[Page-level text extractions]

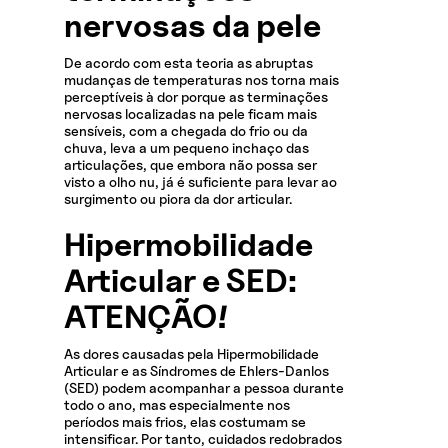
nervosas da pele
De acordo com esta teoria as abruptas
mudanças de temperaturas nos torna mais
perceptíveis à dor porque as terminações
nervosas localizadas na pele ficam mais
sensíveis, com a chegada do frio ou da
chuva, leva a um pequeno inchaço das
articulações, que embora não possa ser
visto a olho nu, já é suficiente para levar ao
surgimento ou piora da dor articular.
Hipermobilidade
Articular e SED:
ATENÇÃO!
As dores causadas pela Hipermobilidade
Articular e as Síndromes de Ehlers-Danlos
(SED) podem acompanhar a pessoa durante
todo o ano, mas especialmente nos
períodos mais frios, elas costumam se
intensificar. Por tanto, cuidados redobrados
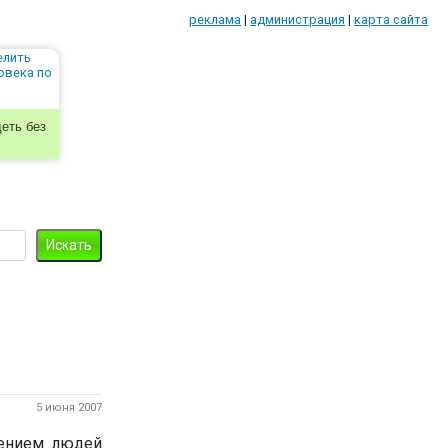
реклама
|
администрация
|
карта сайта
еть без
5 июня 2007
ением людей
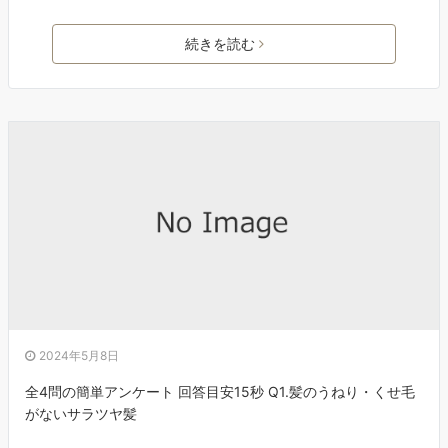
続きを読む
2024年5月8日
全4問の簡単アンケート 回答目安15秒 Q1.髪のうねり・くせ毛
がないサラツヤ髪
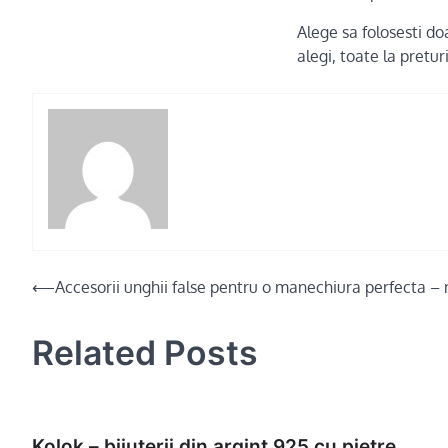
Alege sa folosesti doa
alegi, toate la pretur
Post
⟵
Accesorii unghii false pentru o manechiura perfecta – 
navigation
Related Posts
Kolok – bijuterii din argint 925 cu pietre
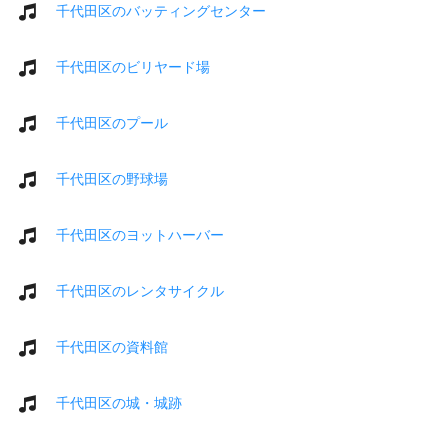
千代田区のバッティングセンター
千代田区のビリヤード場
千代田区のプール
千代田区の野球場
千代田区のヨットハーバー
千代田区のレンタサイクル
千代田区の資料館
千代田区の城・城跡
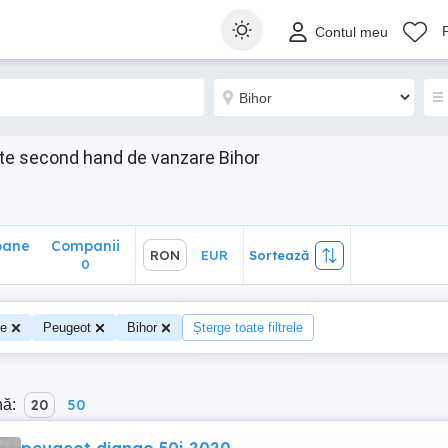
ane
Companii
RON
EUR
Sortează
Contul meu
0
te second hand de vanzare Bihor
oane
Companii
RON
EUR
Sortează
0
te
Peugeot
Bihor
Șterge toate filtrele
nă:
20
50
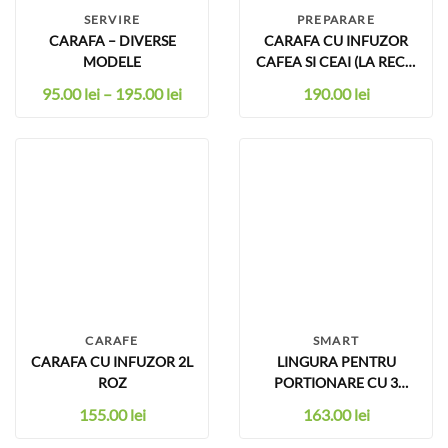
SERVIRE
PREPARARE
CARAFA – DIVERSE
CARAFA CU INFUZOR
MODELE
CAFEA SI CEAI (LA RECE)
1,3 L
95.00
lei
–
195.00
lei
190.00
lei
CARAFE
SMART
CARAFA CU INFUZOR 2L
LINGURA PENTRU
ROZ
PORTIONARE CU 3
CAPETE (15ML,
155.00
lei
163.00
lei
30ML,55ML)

*TO DO:*
Leaving out every picture, repeat exactly the lines of the records from the start through the line that has "visto a olho".

*SOLUTION TO THE EXERCISE:*
nervosas da pele
De acordo com esta teoria as abruptas
mudanças de temperaturas nos torna mais
perceptíveis à dor porque as terminações
nervosas localizadas na pele ficam mais
sensíveis, com a chegada do frio ou da
chuva, leva a um pequeno inchaço das
articulações, que embora não possa ser
visto a olho nu, já é suficiente para levar ao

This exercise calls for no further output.